Getting more value from data with machine data analytics
For the study, commissioned by technology company Logtrust, 451 Research surveyed 200 IT executives responsible for advising on or directly choosing machine data analytics, which the firm defines as “the relatively new breed of technologies that are specifically designed to help with the analysis of data created by machines, Web servers, mobile devices, sensors and other smart devices.”
The goal of the research was to understand the current state of adoption and maturity of machine data analytics, and for those organizations already using machine data analytics what they consider the benefits, challenges and future opportunities.
The vast majority of respondents (94 percent) said they already use machine data analytics, but they also face challenges with this usage. Of those organizations already using machine data analytics, 71 percent are now leveraging it to analyze data in machine real-time (within milliseconds), with 53 percent achieving human real-time (five seconds to five minutes latency), and the rest analyzing data in minutes, hours, or days.
Among the 200 survey respondents, there was a clear desire to analyze data as rapidly as possible. When asked specifically at which levels of speed they wanted to expand their use of machine data analytics, most respondents said ‘machine real-time’ speed (69 percent), compared with ‘human real-time’ (51 percent), and minutes, hours or days (29 percent).
About one-third of respondents (34 percent) said their existing machine data analytics offering doesn’t feature machine real-time analytics, while 53 percent said their current technology wasn’t even capable of human real-time analytics.
The most common user of machine data analytics within an organization is the IT operations manager, while the most common use cases are IT operations management (81 percent), security (60 percent), Internet of Things (IoT) (51 percent), big data analytics including Hadoop (51 percent), fraud analytics (45 percent), and IT governance or data sovereignty and compliance (34 percent).
Among the organizations already doing IoT work, nearly all (95 percent) use machine data analytics in support of their IoT projects.
With advances in machine data analytics, “it’s possible to finally begin getting some value from what some have called the ‘data lake’ on Hadoop,” the report notes. “Too many companies have put data into the open source data processing engine without thinking about whether that data can actually be extracted and analyzed later.”
But just over half of the survey respondents are using machine data analytics to do exactly that, showing that machine data analytics is often suitable not just for real-time analysis but also for batch and historical data analysis.
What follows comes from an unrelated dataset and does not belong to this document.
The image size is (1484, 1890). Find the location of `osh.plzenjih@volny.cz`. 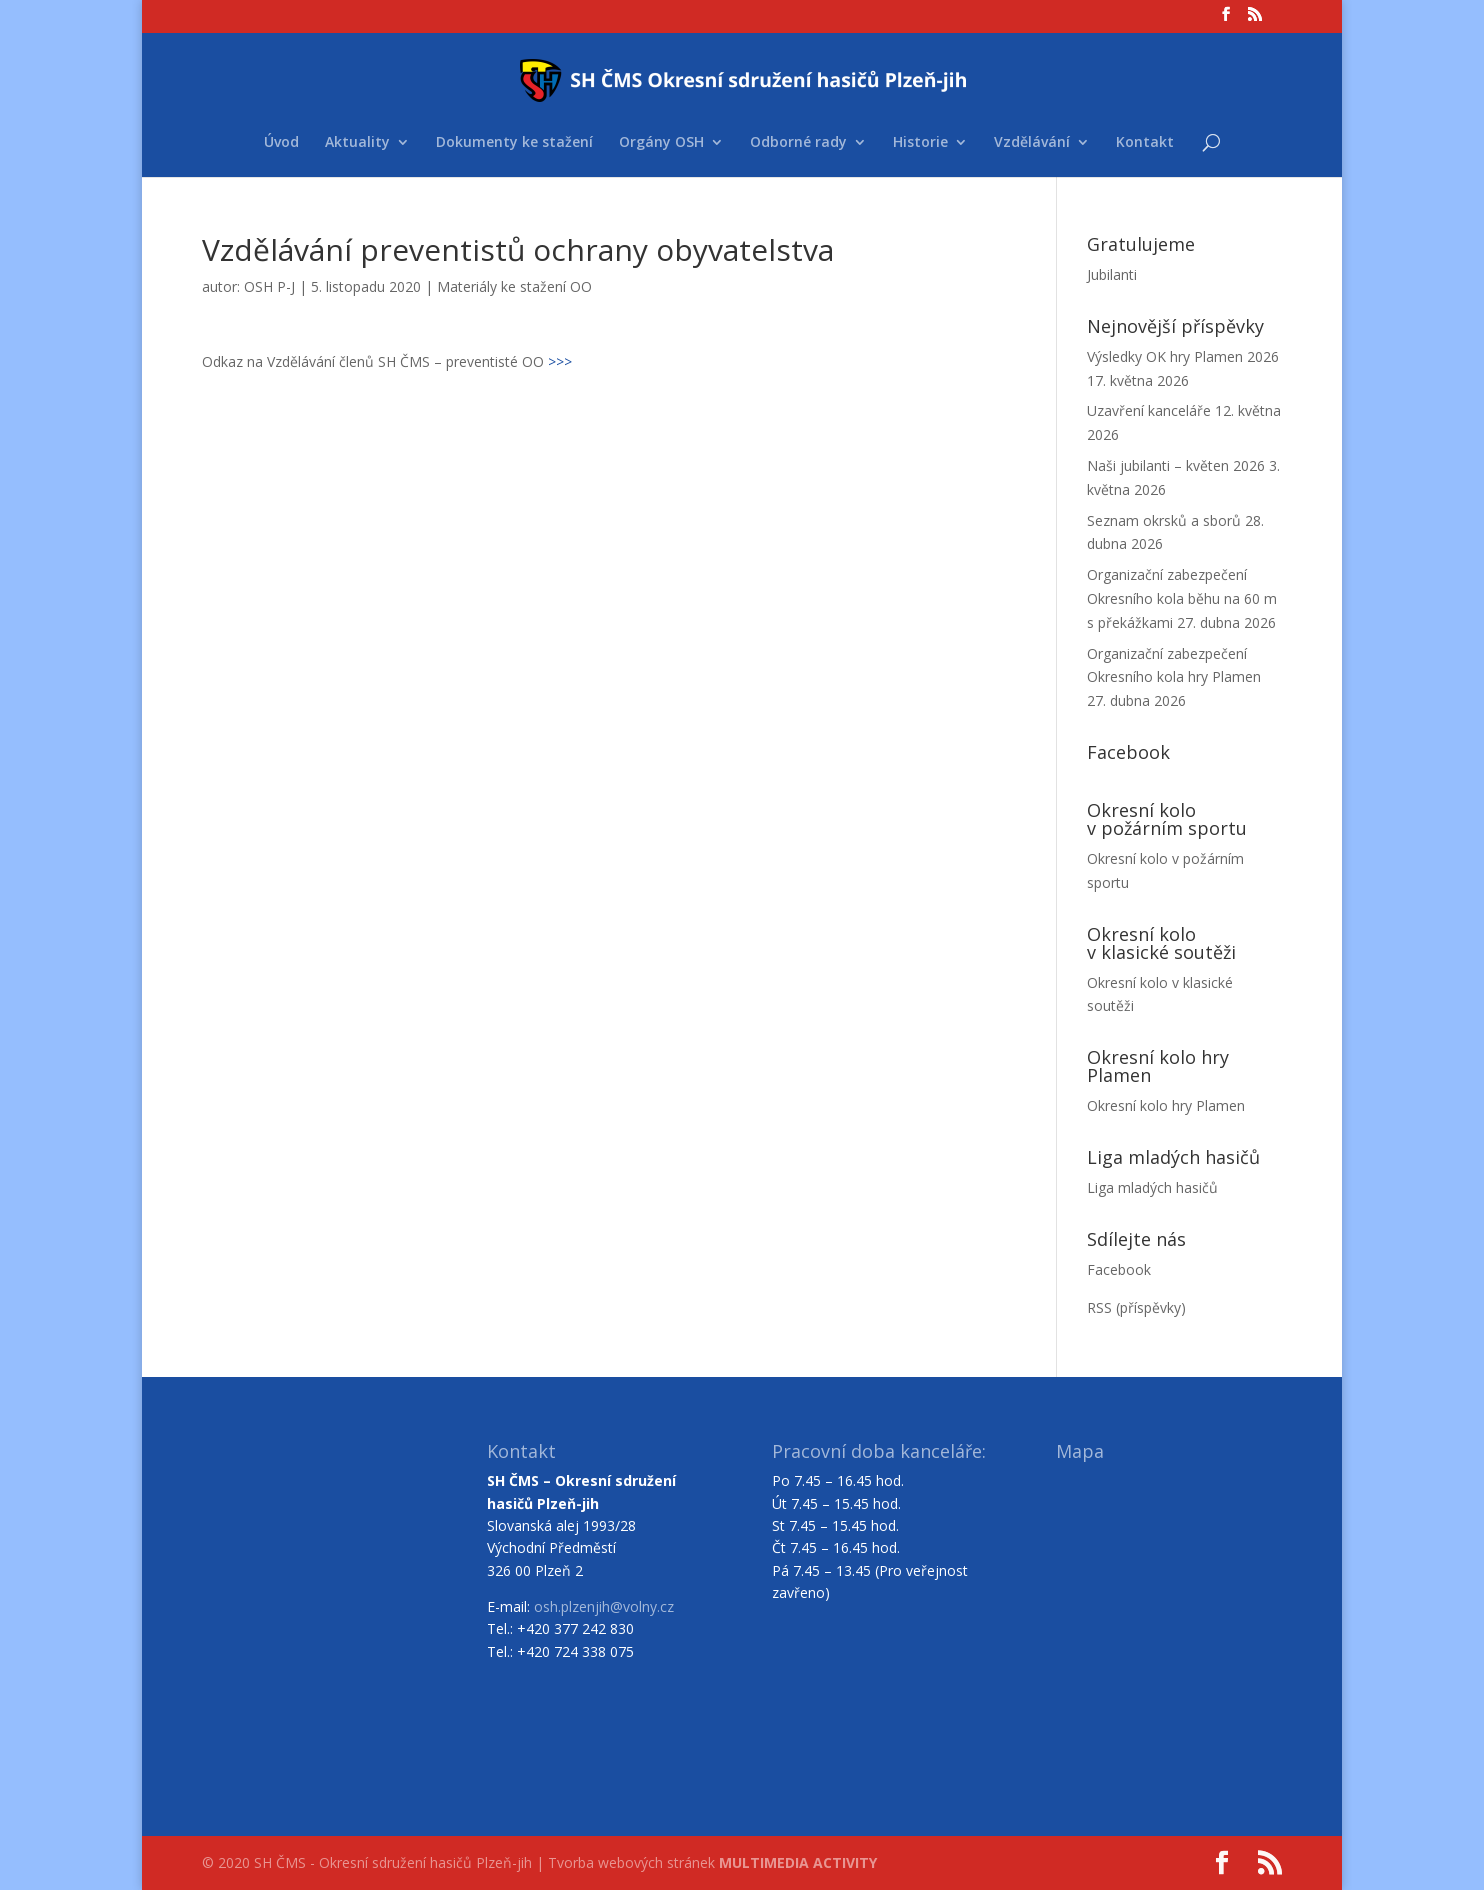 osh.plzenjih@volny.cz is located at coordinates (604, 1606).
Most respondents (89 percent) are using machine data analytics to analyze and visualize structured data, while 47 percent are using it to analyze semi-structured data such as Twitter or Facebook feeds, and 18 percent said they even use machine data analytics to analyze unstructured data such as documents, images, and video.
When asked in which areas they see the most opportunity to expand their use of machine data analytics, 65 percent of the respondents said performing complex queries and correlation for applications such as security information and event management (SIEM) data.
“This highlights the need to be able to analyze real-time data but also to compare it with historical data in order to understand the real trends and implications of the latest data,” the report says.
The IoT also figured strongly in expansion plans, with 55 percent of the survey base saying they want to use machine data analytics more in this area.